Dr. Robert Hayes was a distinguished educator – and much more. A respected engineer, researcher, teacher, community servant and veteran, Dr. Hayes was, as his nominator, Gus Collis, described him, “an outstanding example to all who knew him.”
Even a casual conversation with Dr. Hayes could produce a learning experience. When he talked about the weather, it was with the knowledge of a professional. After graduation from Henry Clay High School in Lexington , he attended Kenyon College in Ohio , where he completed the premeteorology program. He put his studies into action in the Army Air Corps during World War II, studying weather patterns and helping to develop early radar technology. Always ready to learn, he took advantage of education and training opportunities, completing further studies in radio and electronics.
After military service, Dr. Hayes enrolled at the University of Kentucky on the GI Bill. By the time he completed his bachelor of science degree in electrical engineering in 1948 and master’s degree in physics in 1950, he was well known as a student leader. He was elected president of the student chapter of the American Institute of Electrical Engineers, representative to the Engineering Student Council, and vice president of Phi Kappa Tau fraternity. He was the first president of the student chapter of Eta Kappa Nu, the international honor society for electrical engineers. In 1948, he was named the outstanding engineering student at UK by the alumni association.
After earning a master’s degree in physics at UK in 1950, Dr. Hayes worked as a field engineer for Western Electric Company, working with military electronic equipment. In 1954, he began a long association with the Georgia Institute of Technology. He joined Georgia Tech as a research engineer, and also taught electrical engineering. He was a student as well, and earned a master of science degree in electrical engineering in 1957 and a Ph.D. in 1964.
Neal Alexander, a student under Dr. Hayes who later became a colleague and friend, said Dr. Hayes was not a traditional teacher. He often challenged his students on a quiz by putting problems in a more complex framework, rather than presenting each problem individually. It gave students a better idea of what to expect in the real world, Mr. Alexander said.
Dr. Hayes left Georgia Tech in 1966 to join the Harris Company in Florida as head of the advance engineering group for the RF (radio frequency) department, but returned two years later as a professor of electrical engineering and principal research engineer.
He retired in 1980 and formed his own consulting company, RDH, Inc., specializing in research and development. His distinguished record helped him develop business relationships with many organizations, from institutions of higher education to leading corporations and the U.S. military.

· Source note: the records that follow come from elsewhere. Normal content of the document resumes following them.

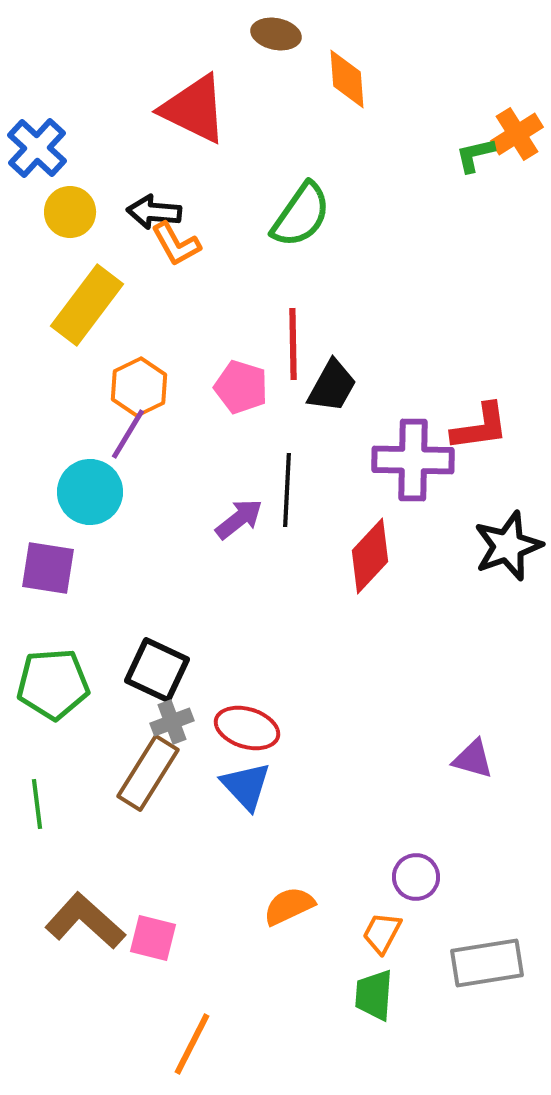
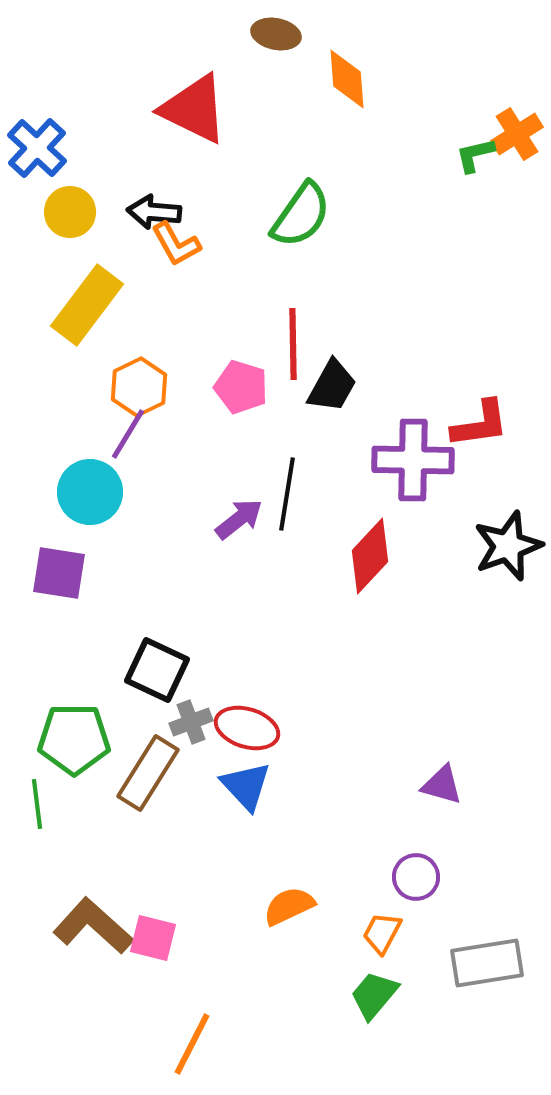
red L-shape: moved 3 px up
black line: moved 4 px down; rotated 6 degrees clockwise
purple square: moved 11 px right, 5 px down
green pentagon: moved 21 px right, 55 px down; rotated 4 degrees clockwise
gray cross: moved 19 px right
purple triangle: moved 31 px left, 26 px down
brown L-shape: moved 8 px right, 5 px down
green trapezoid: rotated 36 degrees clockwise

He also served as a member of the continuing engineering education staff at George Washington University for more than 10 years.
Dr. Hayes’ honors are numerous and varied. He is listed in Who’s Who in American Education, American Men in Science, Marquis Who’s Who in the World, in the South, in Science and Engineering, and in Finance and Industry. Renowned in the field of radar, Dr. Hayes served as session chair and on many steering committees for conferences and workshops. He published more than 60 technical articles and reports, co-authored a textbook, and authored chapters in several others. Dr. Hayes was a life senior member of the Institute of Electrical and Electronics Engineers.
The Atlanta area and his adopted state of Georgia benefited from his desire to serve others. He served as Governor of Georgia Kiwanis International, chair of the Cobb County Planning and Zoning Commission, and in many other leadership roles.
His ties to Kentucky and UK remained strong. In 2001, the UK Board of Trustees accepted his gift to fund the Dr. Robert D. Hayes Endowed Graduate Fellowship in the Department of Electrical and Computer Engineering.
Friends in Georgia looked forward to Kentucky Derby parties at the Hayes home, where Dr. Hayes insisted that everyone join in the singing of “My Old Kentucky Home.”
He was also known as a “sly” poker player among a group of close friends who gathered for games on a regular basis. That group now plays a game they call ” Kentucky Hold-’em” in honor of Dr. Hayes.
Dr. Robert Hayes died November 12, 2005 . In addition to his wife, Jean Copeland Hayes, he is survived by four children: Bill Hayes, Kathy Rottersman, Carol Hayes and Jennifer Whitehead; and three stepsons, Steve Williams, Glenn Williams, and David Williams.